日本でも、親が子を殺したとか虐待したとか、痛ましい事件が時々ある。
でもそれは俺にとって「ニュースでたまに見る」だけで、自分の身近で起きたことはなかった。
俺の親はどこにでもいる普通の親だったし、近所にイカレた住民はいなかったから。
今、目の前で起きていることが、俺には信じられなかった。
まだ名前も聞いてないあの第一王子、生まれたばかりの我が子を殺すとか、ありえないだろ。
6歳の妹を殺そうとした奴なのは知ってる。
「そんなに法王になりたいか? 王位って、子供を殺してでも欲しいものなのか?」
「ああ、欲しいね」
奴は歪んだ笑みを浮かべて言った。
こいつ、本当に神聖王国の法王の血族か?
「法王って神の代行者だろ? 人殺しがなれるのかよ?」
「なれるとも。
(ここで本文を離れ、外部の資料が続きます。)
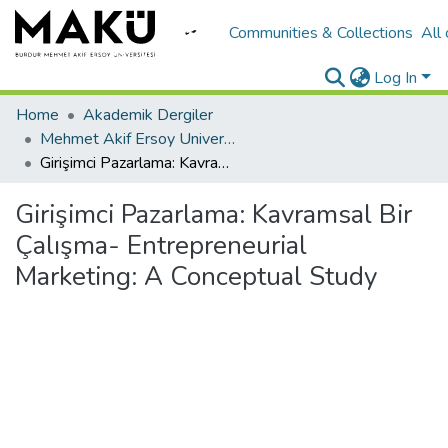
Communities & Collections
All
Log In
Home
Akademik Dergiler
Mehmet Akif Ersoy University Journal of Social Sciences Institute
Girişimci Pazarlama: Kavramsal Bir Çalışma- Entrepreneurial Marketing: A Conceptual Study
Girişimci Pazarlama: Kavramsal Bir
Çalışma- Entrepreneurial
Marketing: A Conceptual Study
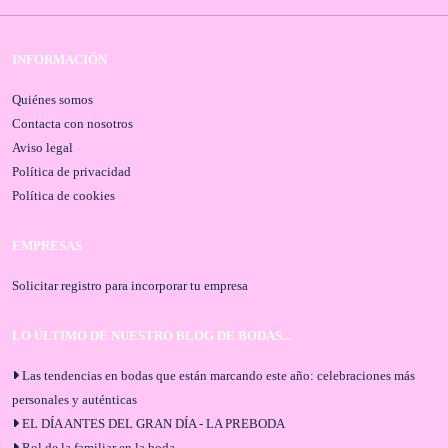
INFORMACIÓN
Quiénes somos
Contacta con nosotros
Aviso legal
Política de privacidad
Política de cookies
EMPRESAS
Solicitar registro para incorporar tu empresa
LO ÚLTIMO DE NUESTRO BLOG DE BODAS...
Las tendencias en bodas que están marcando este año: celebraciones más
personales y auténticas
EL DÍA ANTES DEL GRAN DÍA - LA PREBODA
Rol de la familiar en la boda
人殺しを歓迎する神もいるからね」
その言葉で、俺はこいつが仕えるのはルミナス様ではないと把握した。
加護を与えた子が殺されることを憂う光の神が、殺人を歓迎するわけがない。
おそらくこのイカレ野郎が、ルミナス様の言う闇だろう。
メシエ王家特有の金髪が、枯れ草みたいな茶色に変わったのは、光の神への信仰を捨てたからか。
「エルシス! この裏切り者め!」
回廊の方から不意にそんな怒声が聞こえ、イカレ野郎めがけて光の矢が飛ぶ。
しかし、エルシスという名前らしいイカレ野郎は、涼しい顔で逃げもしない。
『パパを、いじめないで』
光の矢がエルシスに到達する前に、幼い子供の声と共に真紅の障壁が現れる。
矢はくるりと向きを変え、その色を金色から真紅に変え、急加速して飛んできた方へと返っていく。
「なっ?!」
驚く声がした直後、ドサリと倒れる音がする。
謁見の間から回廊への出入口、大量に鮮血を溢れさせて仰向けに倒れる金髪の青年がいた。
反射系の魔法かスキルか?
兵士たちもそれでやられたのか?
怒りに任せて攻撃しなくて正解だ。
あの真紅の障壁は、あいつが持つ聖石の力か。
「どうして……自分を殺した者を護るの?」
俺の隣で、セラフィナ(ソフィエ)が呟く。
彼女も前世で双子の兄に殺されて聖石を奪われたけど、奪った者が事故死したから悪用されずに済んだらしい。
「ほら、いい子だろう?」
エルシスはまた歪んだ笑みを浮かべて言いながら、右手に持つ真紅の宝石に頬ずりする。
宝石はそれに応えるように、微かな光を放った。
(つまり、あの宝石をどうにかしないと、イカレ野郎をブン殴れないわけだ)
俺がそう思ったとき、俺とは違う思考が心の中に流れ込んでくる。
アルキオネだ。
別人格である彼の考えは、俺とは少し違っていた。